Red Hat Bugzilla – Bug 127815
netconsole freezes during printk() when output link not up
Last modified: 2007-11-30 17:07:02 EST
From Bugzilla Helper:
User-Agent: Mozilla/5.0 (X11; U; Linux i686; en-US; rv:1.6) Gecko/20040510
Description of problem:
If you set up netconsole on a box with an e100 network card, unplug
the network cable for 20 seconds or so, then plug it back in, the
machine hangs right after printing the `e100: eth3 NIC Link is Up 100
Mbps Full duplex' message.
Version-Release number of selected component (if applicable):
Steps to Reproduce:
1.Configure a machine with an e100 network card as a netconsole client
2.Unplug the network cable
3.Put it back in after 20 seconds
Actual Results: Complete system freeze
Expected Results: No freeze
I have a strong suspicion that the problem has to do with the printk()

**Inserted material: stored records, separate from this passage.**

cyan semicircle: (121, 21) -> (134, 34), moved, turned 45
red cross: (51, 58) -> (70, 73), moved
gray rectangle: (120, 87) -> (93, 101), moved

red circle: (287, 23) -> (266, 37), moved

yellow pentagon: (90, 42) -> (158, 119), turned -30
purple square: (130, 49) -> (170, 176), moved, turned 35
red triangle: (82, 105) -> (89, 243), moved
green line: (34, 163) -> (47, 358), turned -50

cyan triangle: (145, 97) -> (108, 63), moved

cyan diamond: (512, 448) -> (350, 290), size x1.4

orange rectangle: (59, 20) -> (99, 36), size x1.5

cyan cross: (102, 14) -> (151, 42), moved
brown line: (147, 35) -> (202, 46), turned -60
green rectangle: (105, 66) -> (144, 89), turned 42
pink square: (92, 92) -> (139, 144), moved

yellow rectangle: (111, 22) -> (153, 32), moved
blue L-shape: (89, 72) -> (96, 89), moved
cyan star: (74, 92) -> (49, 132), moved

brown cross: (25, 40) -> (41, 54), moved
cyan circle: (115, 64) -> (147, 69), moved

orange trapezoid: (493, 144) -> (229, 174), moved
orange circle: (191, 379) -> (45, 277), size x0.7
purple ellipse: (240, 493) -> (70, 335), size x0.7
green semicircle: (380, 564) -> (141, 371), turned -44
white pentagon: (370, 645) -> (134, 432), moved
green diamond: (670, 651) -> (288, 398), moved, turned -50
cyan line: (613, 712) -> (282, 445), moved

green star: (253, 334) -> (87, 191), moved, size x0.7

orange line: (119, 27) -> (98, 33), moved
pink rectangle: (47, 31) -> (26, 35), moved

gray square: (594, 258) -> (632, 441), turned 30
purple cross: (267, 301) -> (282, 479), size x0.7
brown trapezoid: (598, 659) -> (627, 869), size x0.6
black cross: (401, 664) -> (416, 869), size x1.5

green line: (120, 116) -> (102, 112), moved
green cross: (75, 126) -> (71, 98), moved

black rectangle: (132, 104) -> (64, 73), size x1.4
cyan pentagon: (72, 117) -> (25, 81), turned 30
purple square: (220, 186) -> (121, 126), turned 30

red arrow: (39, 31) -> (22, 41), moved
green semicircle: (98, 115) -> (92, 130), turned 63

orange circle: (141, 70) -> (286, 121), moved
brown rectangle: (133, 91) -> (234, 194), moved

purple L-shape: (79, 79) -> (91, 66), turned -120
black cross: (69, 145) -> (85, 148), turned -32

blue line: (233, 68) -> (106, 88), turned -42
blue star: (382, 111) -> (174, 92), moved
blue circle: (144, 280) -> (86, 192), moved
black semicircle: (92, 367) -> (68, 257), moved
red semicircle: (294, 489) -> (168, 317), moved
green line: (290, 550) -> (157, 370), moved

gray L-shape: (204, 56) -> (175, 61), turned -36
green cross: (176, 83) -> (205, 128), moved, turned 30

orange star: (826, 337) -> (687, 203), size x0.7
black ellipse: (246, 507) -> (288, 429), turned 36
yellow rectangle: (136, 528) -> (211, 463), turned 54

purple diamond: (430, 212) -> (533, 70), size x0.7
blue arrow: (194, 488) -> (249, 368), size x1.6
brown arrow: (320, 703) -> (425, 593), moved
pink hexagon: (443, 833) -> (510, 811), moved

call in e100_watchdog() before e100_config_fc() and e100_config() are
called. At that point, netif_running(dev) is already true, but the
interface is not configured so the interface polling from
write_netconsole_msg() may be unable to make any progress, so the
interface will never be configured. Since the e100_watchdog() won't
be set up before the current execution is done, and interrupts are
disabled, we get a hard freeze. I suspect moving the printk past the
e100_config() call might fix the problem.
It would still be possible to run into an error should any other
printk() be issued between the point when netif_running is set and
when the watchdog would kick in and reconfigures the interface. We'd
get into the same deadlock, at least on uniprocessor machines.
I would like to see precisely where we are hung. It would be helpful
to run this test on a system with the nmi_watchdog enabled.
Jeffrey, we're stuck in the poll loop in write_console_msg(),
attempting to transmit the printk()ed string over the interface that
is not (re)configured yet, because it would only be configured when
Problem stems from netconsole handling output from printk()
synchronously. While that may normally work, it does allow for this
sort of deadlock to occur.
netconsole either needs mechanism to handle printk() output
asynchrounously or it needs checks (e.g. netif_queue_stopped()) to
allow for dropping printk() when output device is unable to transmit.
If we change netconsole.c to discard the printk when
netif_queue_stopped returns true, then it is kind of a sledgehammer
approach. So far, this thread has only concentrated on this one
reason that the queue is stopped. Other reasons include running out
of TX descriptors, which can be fixed in the polling loop where we are
currently looping forever. IOW, in other cases, calling the poll
function for the driver will free up these resources, and we will be
able to send out the printk.
I spoke with Matt Mackall at OLS, and he mentioned that deadlocks such
as this were considered, and the decision was made to handle the
issues on a case by case basis. (well, he was actually talking about
a deadlock involving taking a spin lock in the interrupt routine, and
doing a printk with it held).
What this really comes down to is how reliable is the network console
expected to be? There are certainly cases where we will have to drop
messages, and since the messages are packaged up using UDP, I guess we
aren't exactly advertising any guarantees.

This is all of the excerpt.